Thanks for the patent info very interesting. I was wondering whare you found your serinal #? I have looked an can't find one.

:)


Francis Sorry about what was perceived as a blanket statement,but according to another post I was 98% correct :D

B):)
The best setup is what you are talking about and the type Meyer has shown in his picture. :)

Fantastic Guys. Thanks Steve for the photos and details. And thanks Francis,for the blueprints. I'm sure the info will be more than enough for the spring maker to go by. You all have our thanks. I've seen a few youtube videos of the hammer operating with the same spring setup as Steve has shown and I hope ours will be as smooth when the springs are fitted. The other thing we have to look at is the HP of the motor, it's RPM and the pulley size to get it running at 2,500 RPM. Our unit has had the original motor replaced by the last owner. We saw it in operation before we bought it and he (the previous owner) had been running it for many years with the current motor, but we will need to check the power and speed all the same.
Best Regards
Rob
ABASA

hey francis my champion hammer no 1 has serial no 373 stamped on the top die didnt see anything on the anvil. Any idea of when it was made?
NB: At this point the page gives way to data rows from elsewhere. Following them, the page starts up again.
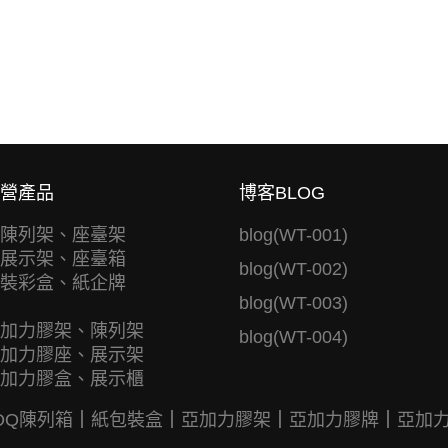
營產品
博客BLOG
陳列架、座臺架
blog(WT-001)
展示架、座臺箱
blog(WT-002)
裝彩盒、紙企牌
blog(WT-003)
加力膠架、陳列架
blog(WT-004)
加力膠座、展示架
加力膠盒、展示櫃
DQ陳列箱
｜
紙包裝盒
｜
亞加力膠架
｜
亞加力膠牌
｜
亞加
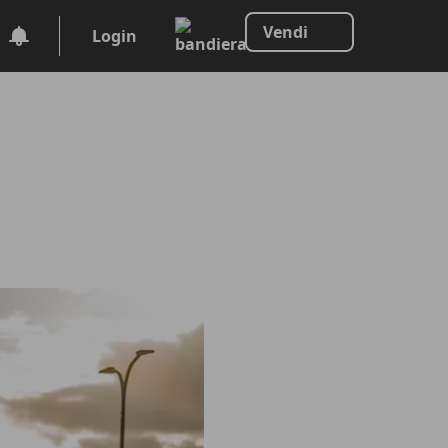
Vendi
Login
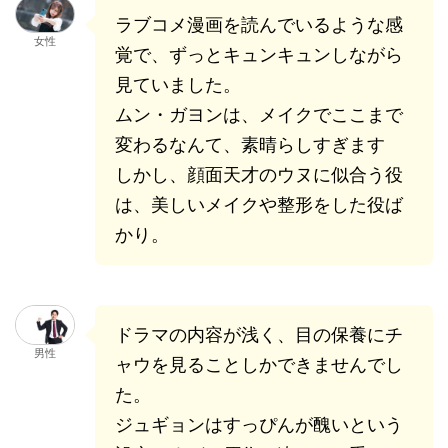
ラブコメ漫画を読んでいるような感
女性
覚で、ずっとキュンキュンしながら
見ていました。
ムン・ガヨンは、メイクでここまで
変わるなんて、素晴らしすぎます
しかし、顔面天才のウヌに似合う役
は、美しいメイクや整形をした役ば
かり。
ドラマの内容が浅く、目の保養にチ
男性
ャウを見ることしかできませんでし
た。
ジュギョンはすっぴんが醜いという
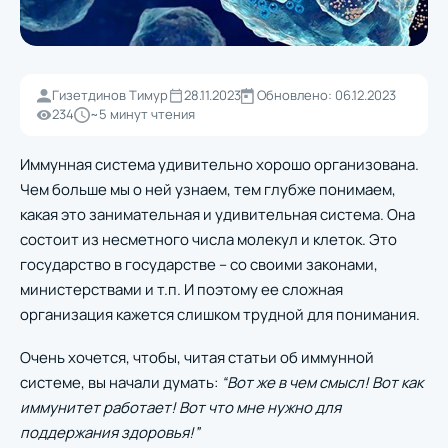
Гизетдинов Тимур
28.11.2023
Обновлено: 06.12.2023
234
~5 минут чтения
Иммунная система удивительно хорошо организована.
Чем больше мы о ней узнаем, тем глубже понимаем,
какая это занимательная и удивительная система. Она
состоит из несметного числа молекул и клеток. Это
государство в государстве – со своими законами,
министерствами и т.п. И поэтому ее сложная
организация кажется слишком трудной для понимания.
Очень хочется, чтобы, читая статьи об иммунной
системе, вы начали думать:
“Вот же в чем смысл! Вот как
иммунитет работает! Вот что мне нужно для
поддержания здоровья!”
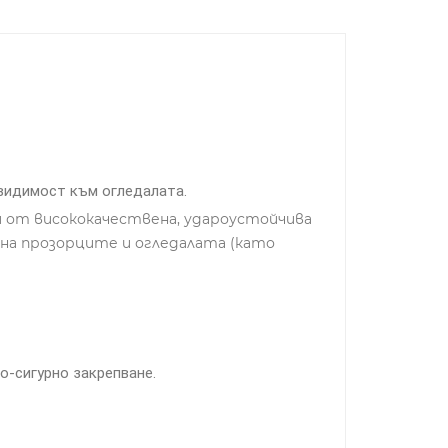
 видимост към огледалата.
 от висококачествена, удароустойчива
 на прозорците и огледалата (като
о-сигурно закрепване.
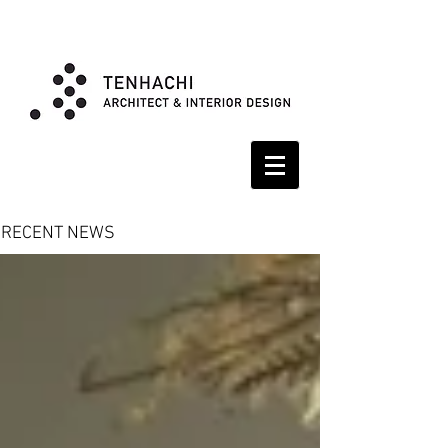
RECENT NEWS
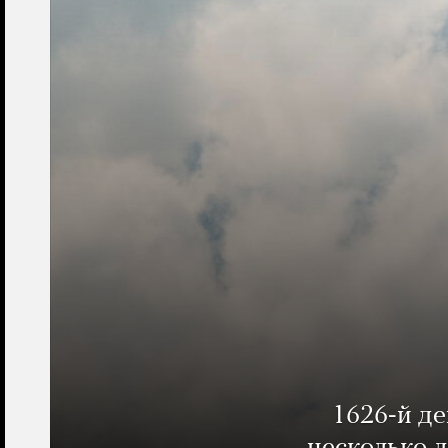
1626-й д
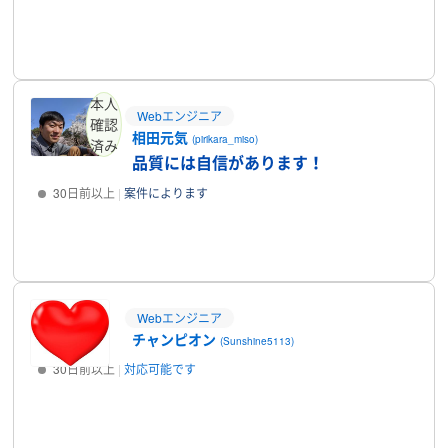
プロフィール
本人
Webエンジニア
確認
相田元気
(pirikara_miso)
済み
品質には自信があります！
30日前以上
案件によります
プロフィール
Webエンジニア
チャンピオン
(Sunshine5113)
30日前以上
対応可能です
プロフィール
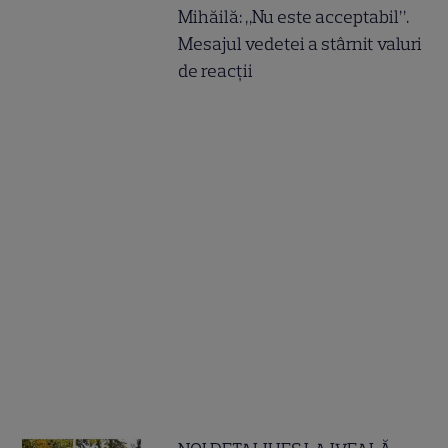
Mihăilă: „Nu este acceptabil”.
Mesajul vedetei a stârnit valuri
de reacții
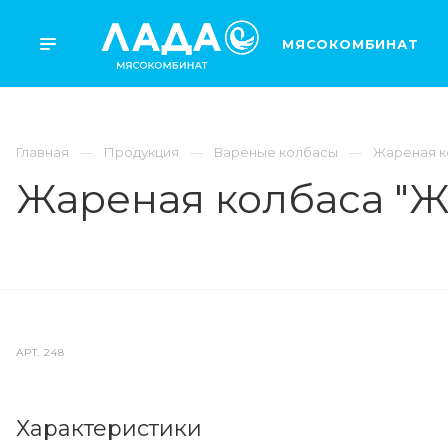
МЯСОКОМБИНАТ
Главная
Продукция
Варёные колбасы
Жареная к
Жареная колбаса "Ж
АРТ.
248
Характеристики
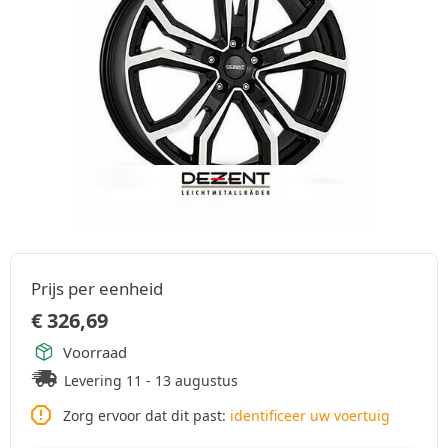
Prijs per eenheid
€
326,69
Voorraad
Levering 11 - 13 augustus
Zorg ervoor dat dit past:
identificeer uw voertuig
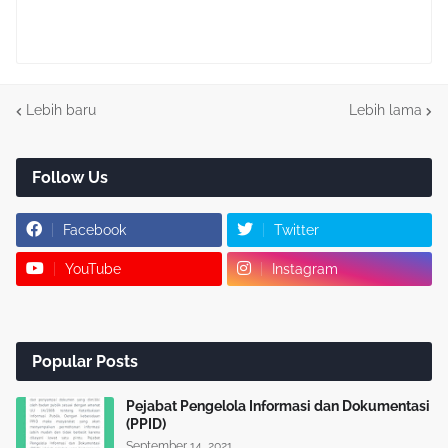
Lebih baru
Lebih lama
Follow Us
Facebook
Twitter
YouTube
Instagram
Popular Posts
Pejabat Pengelola Informasi dan Dokumentasi
(PPID)
September 14, 2021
Dies are consumables and can be traded from hammer to hammer, was it stamped on the die or on the holder for it?

hey francis my champion hammer no 1 has serial no 373 stamped on the top die didnt see anything on the anvil. Any idea of when it was made?


the number should be on the front of the hammer head and the front left top of the anvil mine match 329. This hammer was produced in 1911-1920 At that point the drive wheel was moved to the back of the frame where an electric motor was optional. There is no way to figure out dates of production all records were lost. In the book" pounding out profits" one of the other hammer makers made 5 a week so I guess that would be a fare factor to go by.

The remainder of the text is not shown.